» Task to complete
For the copy, please give all of the data again exactly and leave the pictures out.
*** Information supplied ***
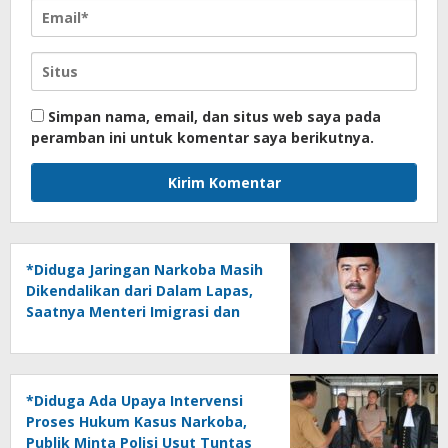
Simpan nama, email, dan situs web saya pada
peramban ini untuk komentar saya berikutnya.
*Diduga Jaringan Narkoba Masih
Dikendalikan dari Dalam Lapas,
Saatnya Menteri Imigrasi dan
Pemasyarakatan Bertindak
Tegas*
*Diduga Ada Upaya Intervensi
Proses Hukum Kasus Narkoba,
Publik Minta Polisi Usut Tuntas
*** End of Information supplied ***
» The answer
Simpan nama, email, dan situs web saya pada
peramban ini untuk komentar saya berikutnya.
*Diduga Jaringan Narkoba Masih
Dikendalikan dari Dalam Lapas,
Saatnya Menteri Imigrasi dan
Pemasyarakatan Bertindak
Tegas*
*Diduga Ada Upaya Intervensi
Proses Hukum Kasus Narkoba,
Publik Minta Polisi Usut Tuntas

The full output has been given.